(DATA LISTING begins)

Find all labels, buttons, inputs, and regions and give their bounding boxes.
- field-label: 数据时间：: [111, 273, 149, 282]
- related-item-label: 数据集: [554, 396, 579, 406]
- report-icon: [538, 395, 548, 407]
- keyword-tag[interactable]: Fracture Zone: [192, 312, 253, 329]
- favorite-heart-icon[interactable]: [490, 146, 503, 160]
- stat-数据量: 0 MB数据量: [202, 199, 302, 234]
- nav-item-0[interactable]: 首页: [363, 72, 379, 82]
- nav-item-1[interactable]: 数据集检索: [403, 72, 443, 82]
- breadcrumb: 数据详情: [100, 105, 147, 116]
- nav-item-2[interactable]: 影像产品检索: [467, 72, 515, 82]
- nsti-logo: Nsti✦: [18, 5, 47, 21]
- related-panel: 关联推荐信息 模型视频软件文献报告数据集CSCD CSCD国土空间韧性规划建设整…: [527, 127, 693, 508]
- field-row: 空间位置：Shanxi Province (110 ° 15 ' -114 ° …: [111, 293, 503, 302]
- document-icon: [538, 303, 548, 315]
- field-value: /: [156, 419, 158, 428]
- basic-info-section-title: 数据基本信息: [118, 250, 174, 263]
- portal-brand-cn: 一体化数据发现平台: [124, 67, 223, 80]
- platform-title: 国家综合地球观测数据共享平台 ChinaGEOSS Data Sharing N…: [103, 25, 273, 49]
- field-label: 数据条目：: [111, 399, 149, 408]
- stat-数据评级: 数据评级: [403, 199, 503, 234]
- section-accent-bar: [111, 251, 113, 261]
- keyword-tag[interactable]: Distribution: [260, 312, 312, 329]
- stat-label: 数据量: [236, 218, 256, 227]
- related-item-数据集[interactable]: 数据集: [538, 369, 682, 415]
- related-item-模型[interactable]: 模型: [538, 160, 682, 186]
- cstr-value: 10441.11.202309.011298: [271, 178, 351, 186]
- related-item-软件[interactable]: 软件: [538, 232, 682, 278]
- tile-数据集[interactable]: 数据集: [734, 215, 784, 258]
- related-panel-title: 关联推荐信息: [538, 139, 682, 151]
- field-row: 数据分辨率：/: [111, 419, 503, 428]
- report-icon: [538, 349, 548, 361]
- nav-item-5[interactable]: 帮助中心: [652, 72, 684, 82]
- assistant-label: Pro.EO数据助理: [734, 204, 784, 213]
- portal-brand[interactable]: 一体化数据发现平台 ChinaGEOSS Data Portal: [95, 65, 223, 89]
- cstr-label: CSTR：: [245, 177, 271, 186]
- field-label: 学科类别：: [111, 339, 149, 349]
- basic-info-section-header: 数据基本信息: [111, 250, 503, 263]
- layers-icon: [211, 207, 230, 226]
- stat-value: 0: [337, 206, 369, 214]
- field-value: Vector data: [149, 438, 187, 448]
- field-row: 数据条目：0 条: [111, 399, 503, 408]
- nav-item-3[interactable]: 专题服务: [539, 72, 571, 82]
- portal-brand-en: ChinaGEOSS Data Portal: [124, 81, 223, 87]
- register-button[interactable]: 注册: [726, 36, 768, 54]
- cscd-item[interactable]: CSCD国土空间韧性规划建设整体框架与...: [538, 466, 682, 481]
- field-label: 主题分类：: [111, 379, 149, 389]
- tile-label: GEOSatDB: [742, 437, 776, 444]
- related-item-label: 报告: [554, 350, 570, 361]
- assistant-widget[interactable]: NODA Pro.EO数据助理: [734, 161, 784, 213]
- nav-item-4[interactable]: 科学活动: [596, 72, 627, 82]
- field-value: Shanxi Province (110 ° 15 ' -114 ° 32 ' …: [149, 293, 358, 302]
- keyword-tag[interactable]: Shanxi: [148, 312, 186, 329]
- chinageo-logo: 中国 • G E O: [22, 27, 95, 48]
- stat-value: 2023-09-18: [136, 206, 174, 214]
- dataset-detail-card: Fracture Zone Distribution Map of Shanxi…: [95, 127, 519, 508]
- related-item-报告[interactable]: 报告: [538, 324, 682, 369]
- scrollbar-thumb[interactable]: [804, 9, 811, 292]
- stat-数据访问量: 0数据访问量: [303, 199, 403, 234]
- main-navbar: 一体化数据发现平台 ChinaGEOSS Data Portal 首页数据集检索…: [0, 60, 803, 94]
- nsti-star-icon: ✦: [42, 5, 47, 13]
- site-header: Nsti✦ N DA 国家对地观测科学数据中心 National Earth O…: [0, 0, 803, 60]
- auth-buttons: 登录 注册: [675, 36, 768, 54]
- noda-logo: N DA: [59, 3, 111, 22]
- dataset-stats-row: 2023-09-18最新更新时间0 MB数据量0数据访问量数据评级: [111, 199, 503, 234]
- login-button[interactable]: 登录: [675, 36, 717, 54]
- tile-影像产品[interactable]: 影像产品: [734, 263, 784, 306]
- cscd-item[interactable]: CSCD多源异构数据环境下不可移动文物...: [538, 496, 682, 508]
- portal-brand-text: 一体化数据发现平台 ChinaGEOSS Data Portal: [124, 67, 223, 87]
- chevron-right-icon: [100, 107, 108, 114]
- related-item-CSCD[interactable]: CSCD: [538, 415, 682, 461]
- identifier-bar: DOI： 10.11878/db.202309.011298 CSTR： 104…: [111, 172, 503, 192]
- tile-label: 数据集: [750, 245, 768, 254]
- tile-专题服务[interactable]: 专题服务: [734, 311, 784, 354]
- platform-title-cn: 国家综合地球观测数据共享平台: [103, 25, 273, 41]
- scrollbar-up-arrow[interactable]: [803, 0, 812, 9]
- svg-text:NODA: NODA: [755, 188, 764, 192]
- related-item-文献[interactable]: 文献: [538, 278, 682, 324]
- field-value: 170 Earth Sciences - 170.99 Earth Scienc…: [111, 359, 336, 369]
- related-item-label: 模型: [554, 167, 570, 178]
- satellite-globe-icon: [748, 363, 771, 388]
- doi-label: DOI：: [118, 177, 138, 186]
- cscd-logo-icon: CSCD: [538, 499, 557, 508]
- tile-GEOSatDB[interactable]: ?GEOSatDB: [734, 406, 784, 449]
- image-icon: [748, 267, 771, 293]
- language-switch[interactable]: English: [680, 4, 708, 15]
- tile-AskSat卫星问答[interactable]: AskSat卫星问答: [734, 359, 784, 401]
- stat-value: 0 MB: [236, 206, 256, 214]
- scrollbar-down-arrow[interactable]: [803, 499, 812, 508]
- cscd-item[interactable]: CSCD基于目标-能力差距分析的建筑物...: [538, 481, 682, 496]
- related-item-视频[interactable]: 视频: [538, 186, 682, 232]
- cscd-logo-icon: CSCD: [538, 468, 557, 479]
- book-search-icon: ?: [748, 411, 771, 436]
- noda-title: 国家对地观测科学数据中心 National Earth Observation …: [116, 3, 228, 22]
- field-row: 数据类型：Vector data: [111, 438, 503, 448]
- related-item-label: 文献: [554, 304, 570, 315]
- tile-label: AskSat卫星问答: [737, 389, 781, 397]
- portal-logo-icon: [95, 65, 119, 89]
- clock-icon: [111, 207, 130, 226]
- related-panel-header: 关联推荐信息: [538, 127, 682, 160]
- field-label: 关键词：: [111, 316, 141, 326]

(DATA LISTING ends)

**PROMPT:** Where the string "数据基本信息" appears in a line of the entries above, return that line.

**REPLY:**
- basic-info-section-title: 数据基本信息: [118, 250, 174, 263]
- basic-info-section-header: 数据基本信息: [111, 250, 503, 263]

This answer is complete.